After my initial audition, I got called back for two choirs, Contemporary Vocal Ensemble and University Chorale. Nice!

I did terribly in my callback audition. Terribly! They knew I knew it, too. They were like, "Don't worry, we know you're probably better than this." But do they? Sigh.

All kinds of people keep on complimenting me on the C311 and B521 websites!

One of our students found a really embarrassing security issue with the websites. You see, on our CS department's CGI server, PHP runs as the 'cgi' user, which is in the 'cgid' group. I, of course, am 'lkuper' in the 'students' group. I can't join the 'cgid' group, but I needed the files to be writable by PHP -- so I had write permissions on everything wide open and I thought there was nothing I could do about it.
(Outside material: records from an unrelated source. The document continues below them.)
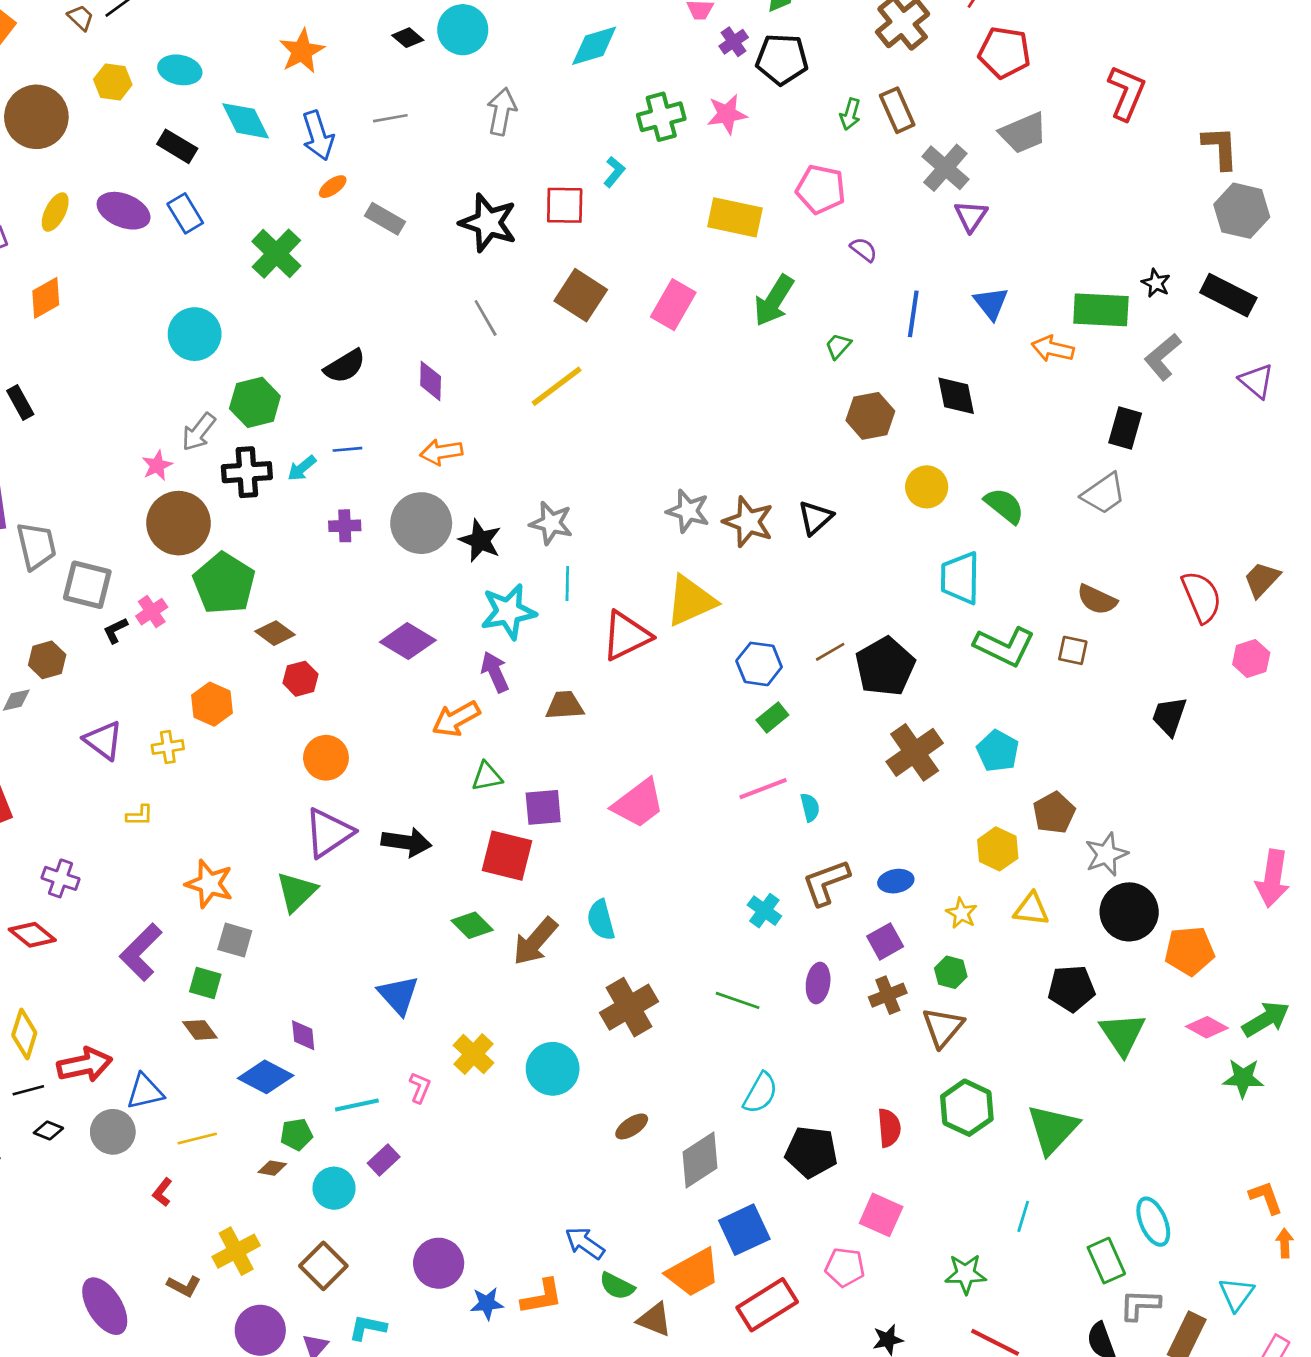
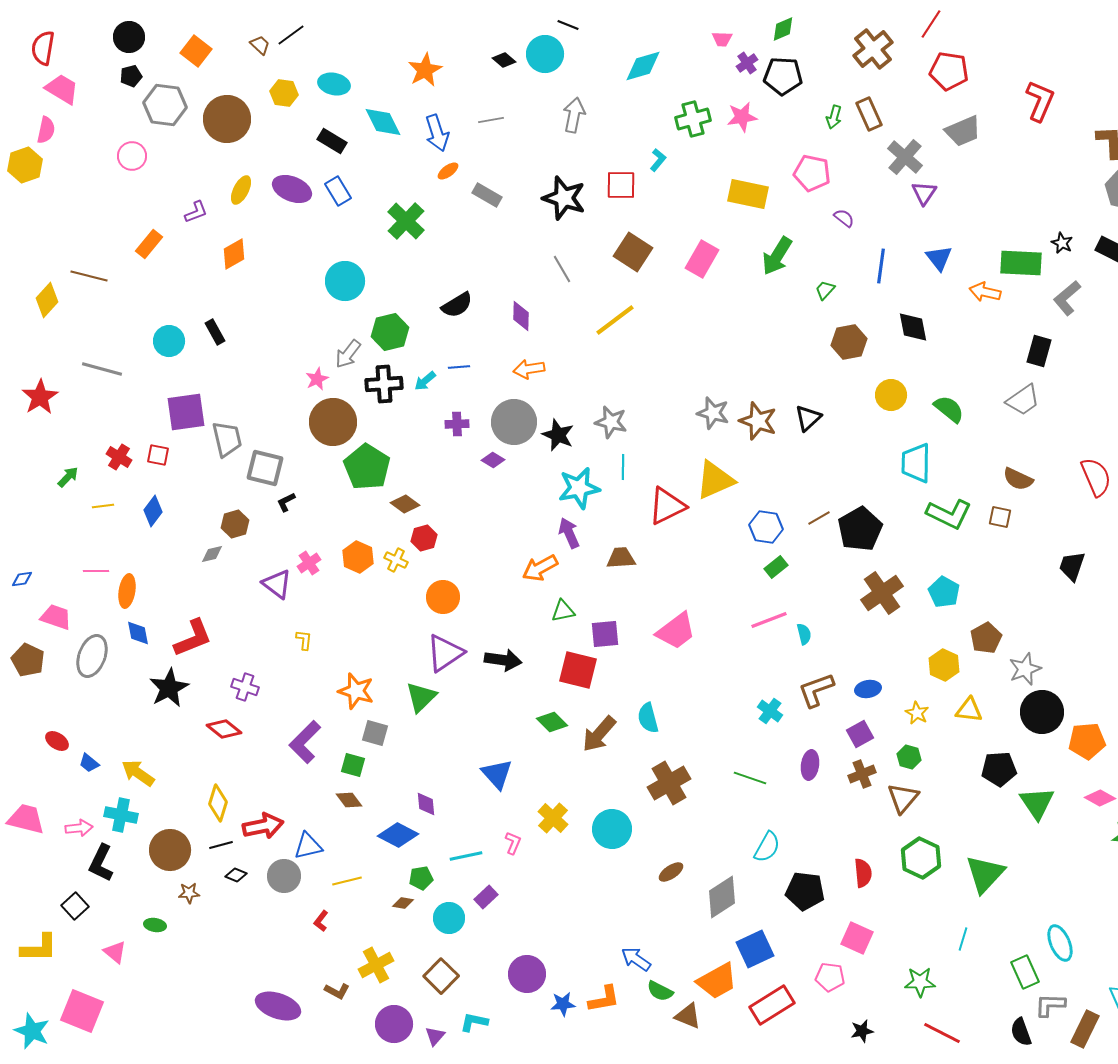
pink cross: (152, 612) -> (309, 563), moved
purple diamond: (408, 641) -> (493, 460), moved, size x0.6
yellow cross: (168, 747) -> (396, 560), moved, turned 35
yellow L-shape: (140, 815) -> (304, 640), turned -85
purple ellipse: (105, 1306) -> (278, 1006), turned -39

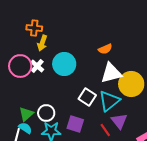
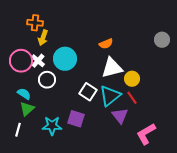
yellow circle: (131, 84) -> (132, 79), size x0.6
white circle: (46, 113) -> (47, 80), moved
cyan semicircle: (25, 128) -> (24, 94), moved
red line: (105, 130) -> (132, 98), moved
But our student (who had done network security for a while in the Air Force before coming to grad school) pointed out that our excellent IUCS sysadmin folks had already thought of this problem and provided a workaround -- after demonstrating how he could have screwed my stuff up, had he been malicious. It's fixed now, but jeez. I suck.

Apparently, people now think I'm good enough at monads that they ask me questions about them!

Apparently, people now think I'm good enough at monads that they ask me questions about them!


[User Picture]From: keturn
2009-09-04 07:13 pm (UTC)

you are not your code. but also, yay cgi.

This is really a "locks keep out honest people" type of scenario. The workaround isn't even that awesome, because anyone who can run CGI scripts on that server still has full access to those files. (Or anyone who can crack any of the other CGI scripts. Given a PHP & CGI environment in the hands of a department full of CS undergrads, it's pretty likely that someone's running one with a hole.)

It's also true that, despite all we unix users worry about the root password and partitioning users in to groups and whatnot, it's generally accepted that if you can get a shell account on which you can run arbitrary code, you can crack the whole machine. Even Matasano Chargen, which is some holy pantheon of computer security, got cracked through a loose shell account.

So while it's handy to know about your school's quirky little chgrp wrapper scripts, you didn't really put the fate of the world at risk when getting it "wrong".